Public defender’s unsavory client poses dilemma
A young black lawyer entered the courtroom only to realize she would be representing an alleged white supremacist
By Annie Sweeney, Chicago Tribune reporter
MiAngel Cody, a young federal defender, was running an hour late for her 9:30 a.m. appearance in Courtroom 1386.
Representing a man on a deportation charge five floors away in the Dirksen U.S. Courthouse, she had no time to research her next case: 12 CR 00395. Such is the grind for a public defender on “duty day” — representing clients who can’t afford a private attorney for their initial court appearance.
It wasn’t until Cody reached the courtroom and leafed through the indictment that she learned the details of the charges against the heavily tattooed white man sitting next to her — he was accused of setting fire to his neighbor’s home because the family was black.
Cody is African-American. She had just been appointed to defend an alleged white supremacist.
Cody privately conferred at some length with defendant Brian James Moudry and then stood next to him before a federal judge to enter a plea of not guilty on Moudry’s behalf. Appointed by the court to represent the indigent Moudry, Cody is scheduled to be by his side again when the case is back in court later this week.
Cody would not consent to an interview for this article. And efforts to reach Moudry, who is locked up in a downtown federal jail, or his family were unsuccessful. But from the outside, the pairing would appear to be an uncomfortable one for both client and attorney.
Veteran criminal-defense lawyers, however, say attorneys often have to set aside personal misgivings about clients to fulfill their ethical obligations and ensure that justice is done. Those who know Cody said she is too committed to the defense of the poor to let Moudry’s beliefs interfere with her work.
“Our job is to represent people charged,” said Terry MacCarthy, who ran the federal defender’s office in Chicago for 42 years and still has an office there. “A good criminal-defense attorney can handle anything … He’ll be in real good hands with her. She is one very good and very bright lawyer.”
Moudry, 35, grew up in Marquette Park, a Chicago neighborhood with a history of racial tension, most notably in 1966 when Martin Luther King Jr. marched there to protest racist housing policies. Angry white residents lined the streets and pelted black marchers with rocks and bottles.

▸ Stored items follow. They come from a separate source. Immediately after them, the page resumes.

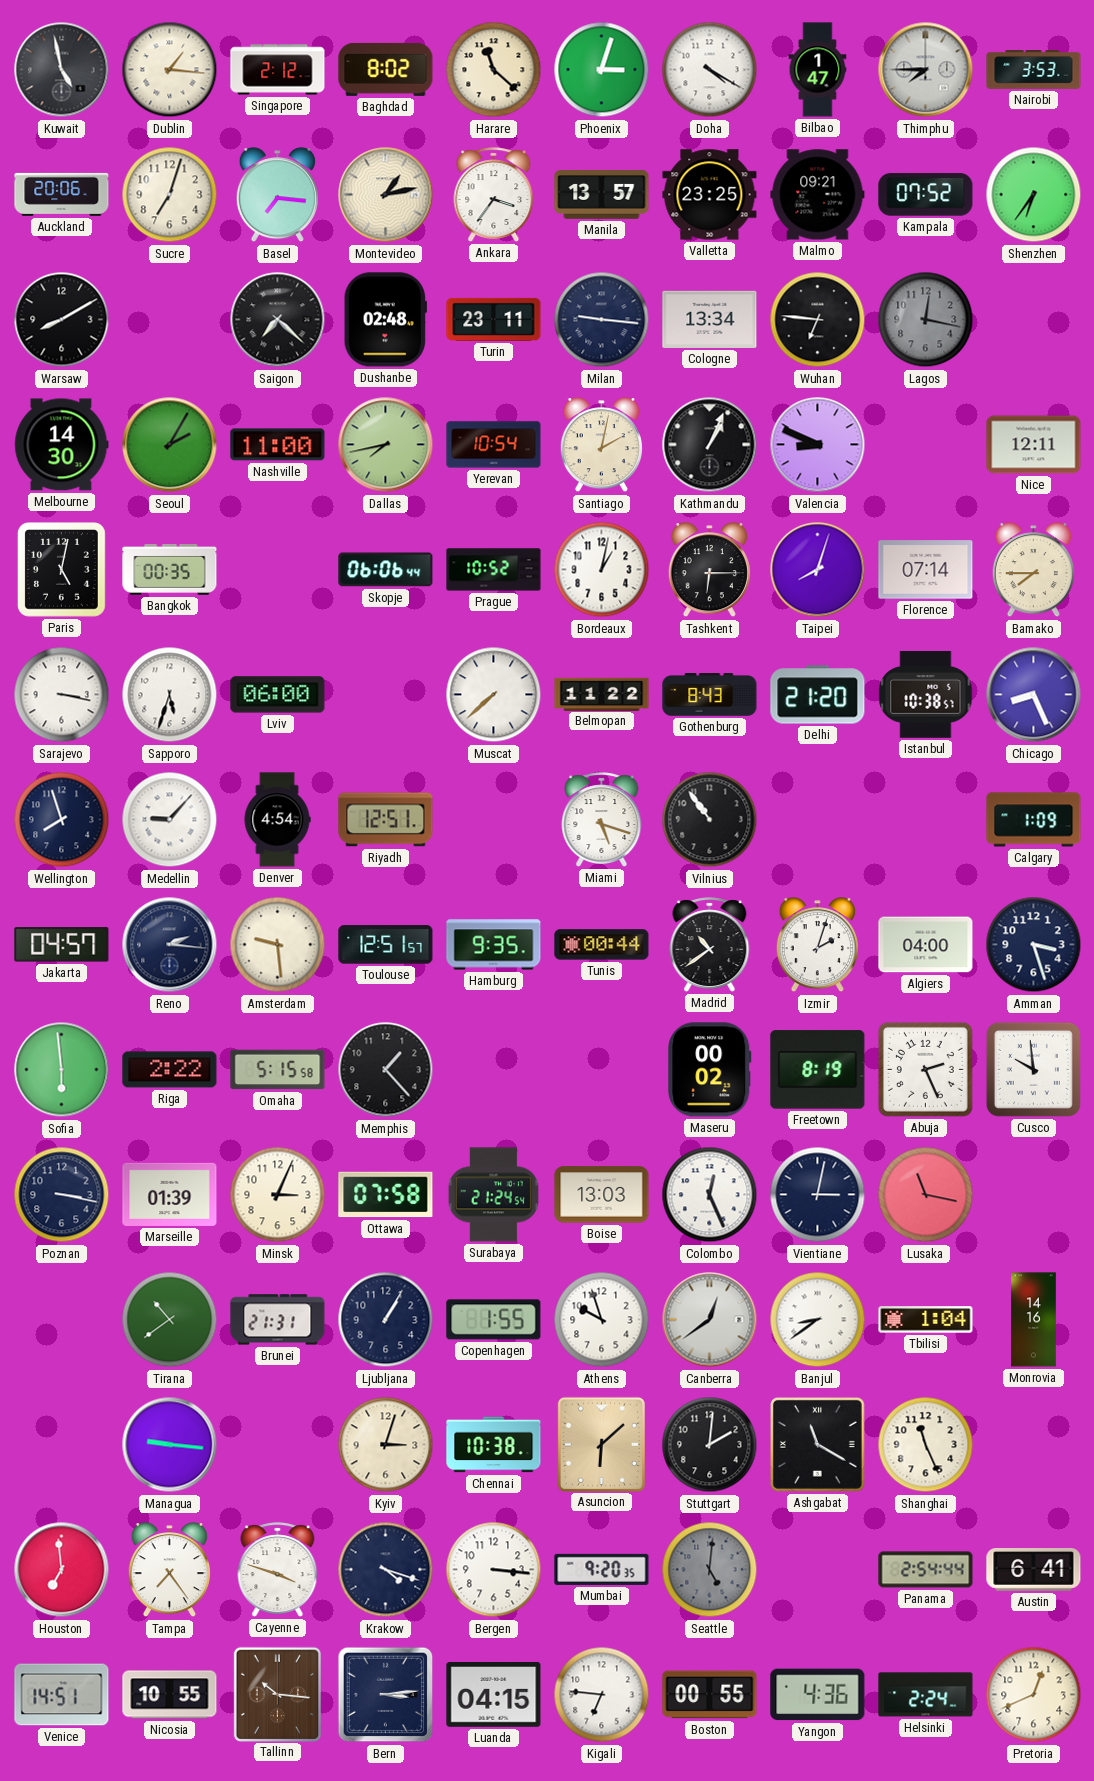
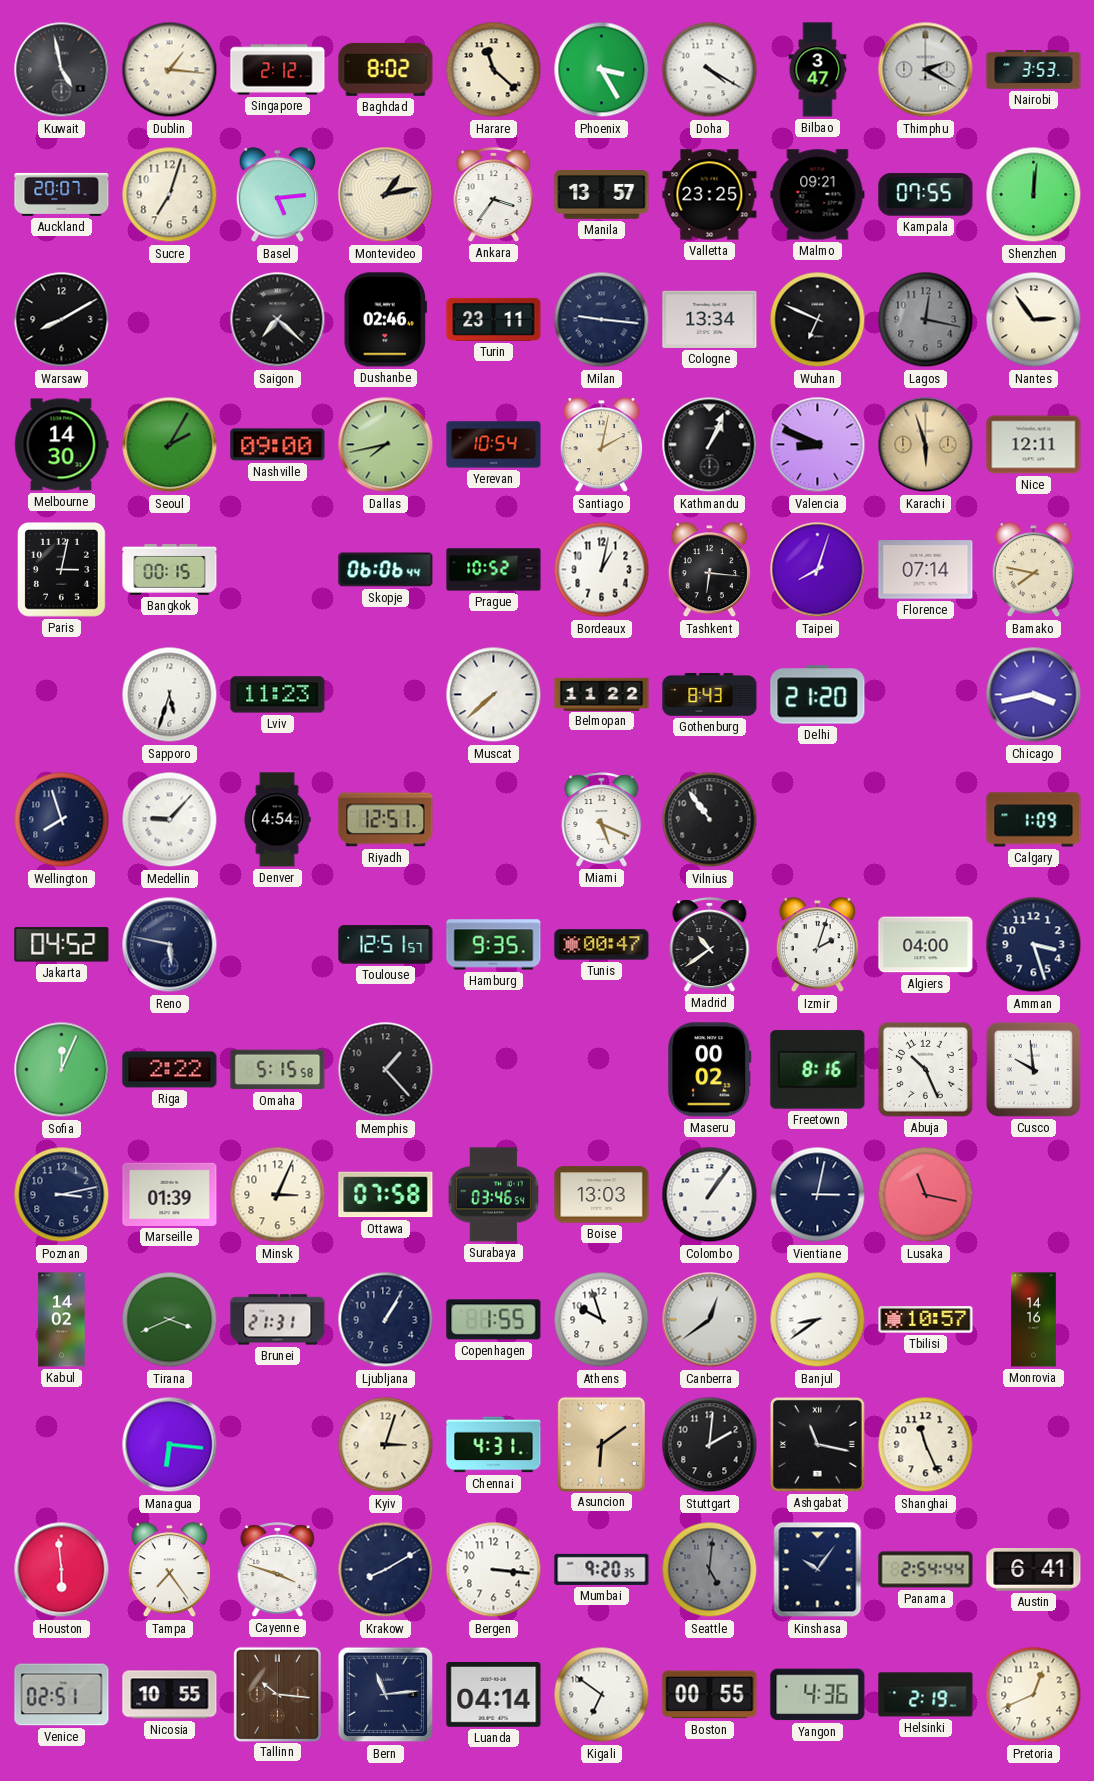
Phoenix: 3:03 -> 3:25
Bilbao: 1:47 -> 3:47
Thimphu: 7:45 -> 2:20
Auckland: 20:06 -> 20:07
Basel: 7:16 -> 5:14
Kampala: 07:52 -> 07:55
Shenzhen: 6:36 -> 12:01
Dushanbe: 02:48 -> 02:46
Wuhan: 6:46 -> 6:49
Nantes: none -> 2:54
Nashville: 11:00 -> 09:00
Karachi: none -> 5:57
Paris: 5:02 -> 3:02
Bangkok: 00:35 -> 00:15
Tashkent: 6:15 -> 6:16
Bamako: 7:45 -> 7:47
Sarajevo: 3:17 -> none
Lviv: 06:00 -> 11:23
Istanbul: 10:38 -> none
Chicago: 8:26 -> 3:43
Miami: 5:18 -> 5:19
Jakarta: 04:57 -> 04:52
Reno: 2:16 -> 5:47
Amsterdam: 9:29 -> none
Tunis: 00:44 -> 00:47
Sofia: 5:59 -> 12:04
Freetown: 8:19 -> 8:16
Abuja: 2:26 -> 10:26
Poznan: 3:17 -> 3:13
Surabaya: 21:24 -> 03:46
Colombo: 12:26 -> 1:06
Kabul: none -> 14:02
Tirana: 10:39 -> 3:41
Tbilisi: 1:04 -> 10:57
Managua: 9:16 -> 6:16
Chennai: 10:38 -> 4:31
Asuncion: 6:08 -> 6:09
Ashgabat: 11:20 -> 11:17
Houston: 6:59 -> 5:59
Krakow: 4:18 -> 8:10
Kinshasa: none -> 10:06
Venice: 14:51 -> 02:51
Bern: 3:14 -> 11:14
Luanda: 04:15 -> 04:14
Kigali: 6:46 -> 6:51
Helsinki: 2:24 -> 2:19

By contrast, Cody, 32, is a product of the South whose ancestors were sharecroppers and later civil rights activists, friends and family said. Fresh out of law school, she worked as a law clerk for a federal judge in Montgomery, Ala., where a 1955 bus boycott to protest segregation became a seminal moment in the civil rights struggle.
The two’s paths crossed by happenstance. Moudry, who didn’t have the money to hire an attorney, made his initial court appearance on the day Cody pulled “duty day” — a regular assignment for the attorneys in the federal defender’s office. The cases can vary widely — a single day could bring an accused drug trafficker, bank robber and child pornographer. Among the three cases Cody picked up on May 31 was Moudry’s.
The attorney appointed on that first day typically stays with the case to its conclusion.
“It is the difference between my job and her job,” said Ronald Safer, a former federal prosecutor now in private practice who knows Cody from her stint at the same law firm. “I can say ‘no, I detest what this person stands for, so I don’t care whether he has committed the crime.’ She has picked a job where she does not have that luxury. And that is one of the things that makes that job — the public defender — the most difficult job that exists in the legal system.”